Exercise goal: Set down exactly the stretch of lines below that opens at the line containing "Konformitätserklärung" and continues through the last line of the entries, and nothing else.

Data to examine:
Content starts
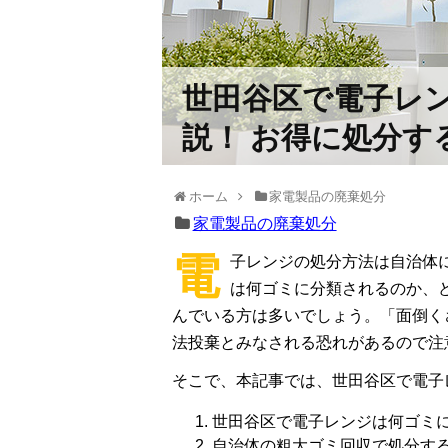
世田谷区で電子レ
説！ お得に処分す
ホーム
家電製品の廃棄処分
家電製品の廃棄処分
電
子レンジの処分方法は自治体
は何ゴミに分類されるのか、
んでいる方は多いでしょう。「面倒く
法投棄とみなされる恐れがあるので注
そこで、本記事では、世田谷区で電子
世田谷区で電子レンジは何ゴミ
自治体の粗大ゴミ回収で処分す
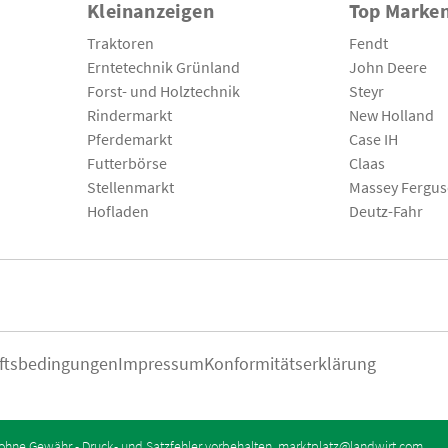
Kleinanzeigen
Top Marke
Traktoren
Fendt
Erntetechnik Grünland
John Deere
Forst- und Holztechnik
Steyr
Rindermarkt
New Holland
Pferdemarkt
Case IH
Futterbörse
Claas
Stellenmarkt
Massey Fergu
Hofladen
Deutz-Fahr
ftsbedingungen
Impressum
Konformitätserklärung
ohne Gewähr - Druck- und Satzfehler vorbehalten.
marktplatz@landwirt.com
Content ends
Solution for this problem:
Konformitätserklärung
ohne Gewähr - Druck- und Satzfehler vorbehalten.
marktplatz@landwirt.com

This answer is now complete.